* [Exercise description]: Copy every line below that has the word "CRCD" in it.

* [Page-level text extractions]:
────────

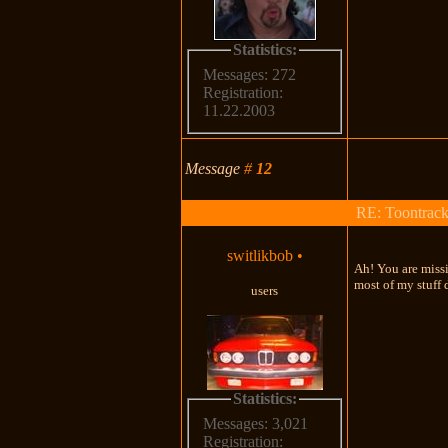
Statistics:
Messages: 272
Registration:
11.22.2003
Message
#
12
RE: Toontrac
switlikbob
•
Ah! You are missi
most of my stuff 
users
Statistics:
Messages: 3,021
Registration:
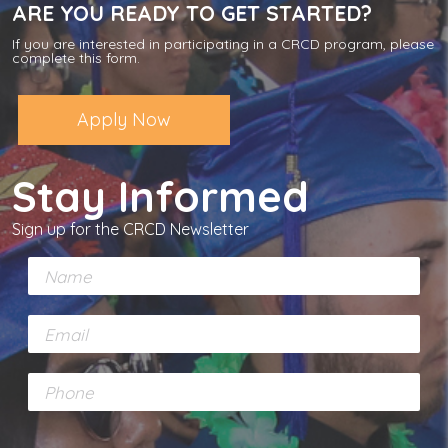
ARE YOU READY TO GET STARTED?
If you are interested in participating in a CRCD program, please
complete this form.
Apply Now
Stay Informed
Sign up for the CRCD Newsletter
N
a
m
E
e
m
*
a
P
i
h
l
o
*
n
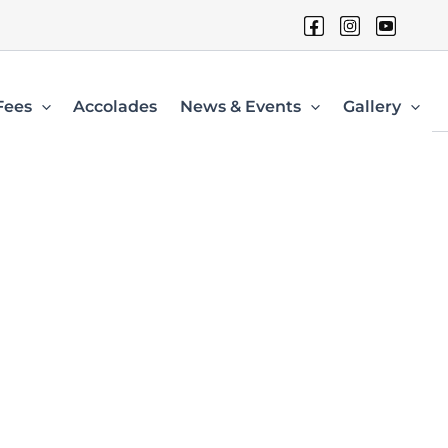
Fees
Accolades
News & Events
Gallery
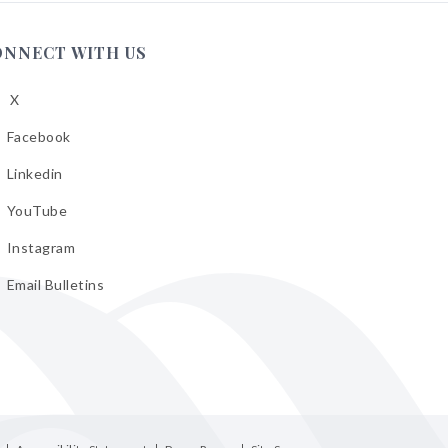
ONNECT WITH US
X
low
A
Facebook
low
A
Linkedin
low
A
YouTube
cebook
low
A
Instagram
kedin
low
A
Email Bulletins
uTube
low
A
tagram
il
letins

────────

* [Task answer]:
If you are interested in participating in a CRCD program, please
Sign up for the CRCD Newsletter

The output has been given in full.